Eli Sharabi was one of these last ones. He couldn't imagine it would take 491 days before regaining his freedom, but from the treatment he received from his captors, he knew from day one that they didn't want to kill him, that they would keep him alive to exchange him in a truce of the war that had just begun. Because even though on that October 7th the Israeli Army was slow to react, the response driven by the Government of Benjamin Netanyahu ended up becoming one of the most violent conflicts remembered in the region.

Eli Sharabi, last Wednesday, June 3, in Madrid, before the presentation of his book 'Hostage,' where he recounts his personal experience.Sergio González Valero

As soon as he got out of the car, in Gaza, a crowd pounced on him. "They started hitting my head, shouting, cursing, trying to tear me limb from limb. My heart was pounding, my mouth was dry, I could barely breathe." It was his first experience as a victim of visceral antisemitic hatred. And he lived it as a constant threat during the long days of his captivity. "They hated us just for being Jewish pigs and treated us with contempt. In all that time, I didn't meet anyone in Gaza who was kind or compassionate towards us. That's why when the media talk about innocent civilians, I don't know what they mean."

Sharabi spent more than 50 days in private homes, from whose rooftops shells were launched and where civilian families lived, "who collaborated with the terrorists." They reached them through the extensive tunnel network that existed throughout the Strip. "Every time we entered or exited the tunnels, it was through a residence, a hospital, a mosque, or a school."

In those early days, Sharabi had hope and fear. The hope was to see his wife and daughters alive again. To achieve this, he set his only goal to survive, never put himself at risk, nor give in to despair. The fear, which caused him nightmares, was ending up inside the tunnels, which he had seen so many times on television and whose intense darkness paralyzed him with terror.
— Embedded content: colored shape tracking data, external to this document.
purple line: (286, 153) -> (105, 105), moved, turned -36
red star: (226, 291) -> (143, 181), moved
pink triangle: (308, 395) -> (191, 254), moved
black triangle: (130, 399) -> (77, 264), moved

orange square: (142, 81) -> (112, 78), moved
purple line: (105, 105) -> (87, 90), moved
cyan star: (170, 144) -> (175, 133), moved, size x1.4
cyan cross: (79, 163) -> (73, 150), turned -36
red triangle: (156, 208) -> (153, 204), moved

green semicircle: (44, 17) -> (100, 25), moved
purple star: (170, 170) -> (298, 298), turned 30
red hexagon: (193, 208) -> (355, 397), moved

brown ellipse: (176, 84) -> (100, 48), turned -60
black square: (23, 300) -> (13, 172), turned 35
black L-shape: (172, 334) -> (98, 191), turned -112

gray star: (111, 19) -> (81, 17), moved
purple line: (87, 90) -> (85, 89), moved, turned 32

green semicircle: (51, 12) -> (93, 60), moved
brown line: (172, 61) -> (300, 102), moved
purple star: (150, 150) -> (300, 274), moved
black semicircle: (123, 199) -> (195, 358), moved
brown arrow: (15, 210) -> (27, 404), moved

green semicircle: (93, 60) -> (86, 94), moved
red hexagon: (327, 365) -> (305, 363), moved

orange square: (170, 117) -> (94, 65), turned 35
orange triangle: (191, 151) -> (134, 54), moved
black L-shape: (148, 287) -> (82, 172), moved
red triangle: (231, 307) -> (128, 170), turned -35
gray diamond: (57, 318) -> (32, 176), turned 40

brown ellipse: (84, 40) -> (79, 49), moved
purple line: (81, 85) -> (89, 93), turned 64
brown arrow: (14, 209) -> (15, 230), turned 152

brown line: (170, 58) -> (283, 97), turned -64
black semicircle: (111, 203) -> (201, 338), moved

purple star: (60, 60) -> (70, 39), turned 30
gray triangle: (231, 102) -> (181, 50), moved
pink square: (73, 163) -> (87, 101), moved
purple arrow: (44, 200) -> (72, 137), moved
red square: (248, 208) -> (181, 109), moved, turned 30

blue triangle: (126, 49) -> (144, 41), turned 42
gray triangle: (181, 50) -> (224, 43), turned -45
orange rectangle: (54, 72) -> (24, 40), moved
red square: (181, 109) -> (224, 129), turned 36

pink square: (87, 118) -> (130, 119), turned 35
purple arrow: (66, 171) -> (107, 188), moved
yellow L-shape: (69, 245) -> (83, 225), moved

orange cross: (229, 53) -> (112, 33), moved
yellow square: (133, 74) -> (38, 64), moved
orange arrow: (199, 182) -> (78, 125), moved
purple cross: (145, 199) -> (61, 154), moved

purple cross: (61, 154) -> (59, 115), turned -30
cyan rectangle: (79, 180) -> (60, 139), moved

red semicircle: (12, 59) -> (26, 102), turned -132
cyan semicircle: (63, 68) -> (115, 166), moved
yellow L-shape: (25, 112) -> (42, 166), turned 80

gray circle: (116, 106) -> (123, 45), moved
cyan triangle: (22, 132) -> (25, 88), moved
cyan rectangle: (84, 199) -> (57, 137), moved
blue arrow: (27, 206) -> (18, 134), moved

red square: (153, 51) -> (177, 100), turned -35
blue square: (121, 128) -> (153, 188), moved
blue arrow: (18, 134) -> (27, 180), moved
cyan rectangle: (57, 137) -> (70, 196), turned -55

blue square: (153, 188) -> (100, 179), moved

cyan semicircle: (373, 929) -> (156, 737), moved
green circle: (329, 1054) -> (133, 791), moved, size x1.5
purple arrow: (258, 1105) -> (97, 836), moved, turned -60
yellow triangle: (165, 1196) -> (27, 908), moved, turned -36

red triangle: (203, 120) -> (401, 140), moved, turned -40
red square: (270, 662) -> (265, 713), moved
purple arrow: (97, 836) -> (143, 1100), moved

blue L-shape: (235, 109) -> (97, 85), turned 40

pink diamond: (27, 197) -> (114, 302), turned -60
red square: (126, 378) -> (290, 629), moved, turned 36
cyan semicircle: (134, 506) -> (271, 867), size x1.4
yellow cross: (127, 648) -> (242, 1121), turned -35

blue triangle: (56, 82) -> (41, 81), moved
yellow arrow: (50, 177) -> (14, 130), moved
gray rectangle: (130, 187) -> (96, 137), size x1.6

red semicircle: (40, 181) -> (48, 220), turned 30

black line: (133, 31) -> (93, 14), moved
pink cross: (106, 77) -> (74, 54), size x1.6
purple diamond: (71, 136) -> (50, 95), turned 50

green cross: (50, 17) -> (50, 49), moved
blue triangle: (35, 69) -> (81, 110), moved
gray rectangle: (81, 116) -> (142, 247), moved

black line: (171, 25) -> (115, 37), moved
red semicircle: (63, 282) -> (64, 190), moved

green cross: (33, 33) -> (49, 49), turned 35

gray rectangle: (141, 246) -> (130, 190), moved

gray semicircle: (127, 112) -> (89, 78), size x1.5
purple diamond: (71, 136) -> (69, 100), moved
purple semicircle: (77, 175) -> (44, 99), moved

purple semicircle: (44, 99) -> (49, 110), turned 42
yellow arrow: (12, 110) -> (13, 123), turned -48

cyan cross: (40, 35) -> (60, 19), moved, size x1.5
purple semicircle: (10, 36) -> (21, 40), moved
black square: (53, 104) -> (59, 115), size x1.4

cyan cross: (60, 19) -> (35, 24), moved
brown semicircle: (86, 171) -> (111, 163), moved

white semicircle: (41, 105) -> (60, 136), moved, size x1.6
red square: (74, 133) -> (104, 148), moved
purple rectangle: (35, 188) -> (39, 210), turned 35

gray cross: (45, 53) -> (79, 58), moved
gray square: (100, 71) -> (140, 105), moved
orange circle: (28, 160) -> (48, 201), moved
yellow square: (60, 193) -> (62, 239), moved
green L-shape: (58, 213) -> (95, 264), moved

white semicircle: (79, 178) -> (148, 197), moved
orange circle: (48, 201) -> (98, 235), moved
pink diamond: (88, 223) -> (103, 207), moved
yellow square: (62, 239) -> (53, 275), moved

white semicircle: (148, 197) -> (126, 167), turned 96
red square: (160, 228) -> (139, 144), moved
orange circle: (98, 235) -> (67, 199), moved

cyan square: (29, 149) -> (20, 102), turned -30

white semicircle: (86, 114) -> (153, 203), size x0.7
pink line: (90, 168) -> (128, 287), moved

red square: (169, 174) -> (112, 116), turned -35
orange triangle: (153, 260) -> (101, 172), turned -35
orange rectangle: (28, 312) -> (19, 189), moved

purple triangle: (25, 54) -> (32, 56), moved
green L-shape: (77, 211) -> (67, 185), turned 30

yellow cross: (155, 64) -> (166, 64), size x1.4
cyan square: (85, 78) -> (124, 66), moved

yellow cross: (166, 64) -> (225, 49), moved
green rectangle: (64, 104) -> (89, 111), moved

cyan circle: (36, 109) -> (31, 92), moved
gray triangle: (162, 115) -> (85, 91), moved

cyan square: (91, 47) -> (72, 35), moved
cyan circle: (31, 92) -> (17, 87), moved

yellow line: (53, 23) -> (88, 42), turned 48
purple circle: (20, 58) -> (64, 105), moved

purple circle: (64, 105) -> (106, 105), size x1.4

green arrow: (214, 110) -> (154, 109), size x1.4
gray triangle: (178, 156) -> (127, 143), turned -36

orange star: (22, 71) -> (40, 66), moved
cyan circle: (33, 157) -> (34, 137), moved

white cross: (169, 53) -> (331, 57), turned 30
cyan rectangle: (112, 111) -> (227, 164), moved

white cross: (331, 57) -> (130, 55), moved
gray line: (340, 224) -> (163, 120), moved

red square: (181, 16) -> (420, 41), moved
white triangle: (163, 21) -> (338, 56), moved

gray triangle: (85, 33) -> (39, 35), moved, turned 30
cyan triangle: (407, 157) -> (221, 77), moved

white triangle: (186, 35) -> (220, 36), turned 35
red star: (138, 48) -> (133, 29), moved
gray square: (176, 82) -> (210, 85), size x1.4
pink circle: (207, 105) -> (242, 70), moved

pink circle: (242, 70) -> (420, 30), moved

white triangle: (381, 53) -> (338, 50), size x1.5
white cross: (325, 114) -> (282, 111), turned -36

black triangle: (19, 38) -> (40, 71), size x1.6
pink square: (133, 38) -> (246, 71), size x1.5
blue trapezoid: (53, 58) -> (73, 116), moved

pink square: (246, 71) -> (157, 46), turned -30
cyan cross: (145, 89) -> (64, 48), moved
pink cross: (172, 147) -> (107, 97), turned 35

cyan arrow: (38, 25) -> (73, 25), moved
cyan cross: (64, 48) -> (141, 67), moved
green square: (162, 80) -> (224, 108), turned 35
And there they led him right away, with several more hostages who had been kidnapped at the Nova Festival, held in the Negev desert, a few kilometers from Gaza, where the terrorists had killed hundreds of young people, raped numerous women, and kidnapped dozens of people. With his new fellow captives, he spent most of the time before his liberation. Not a single day without shackles, always chained by the feet so they couldn't escape if the Army tried to rescue them. And always, with a gnawing hunger.

At first, they enjoyed two meals a day and some tea. Then, only one, accompanied by water, and not always at the same time. "Looking at each other, we saw extreme thinness, emaciated faces, flesh being consumed. I felt my body weakening, felt dizzy, saw my belly sinking inwards. The food consisted of a dry pita and a half per person, or a tray of tasteless pasta or rice. In addition to the bread rations, sometimes they also gave us a can of cheese or beans. We preferred the pita, so we could save a piece for the night, at least to have something in our stomachs before sleeping and help alleviate the hunger."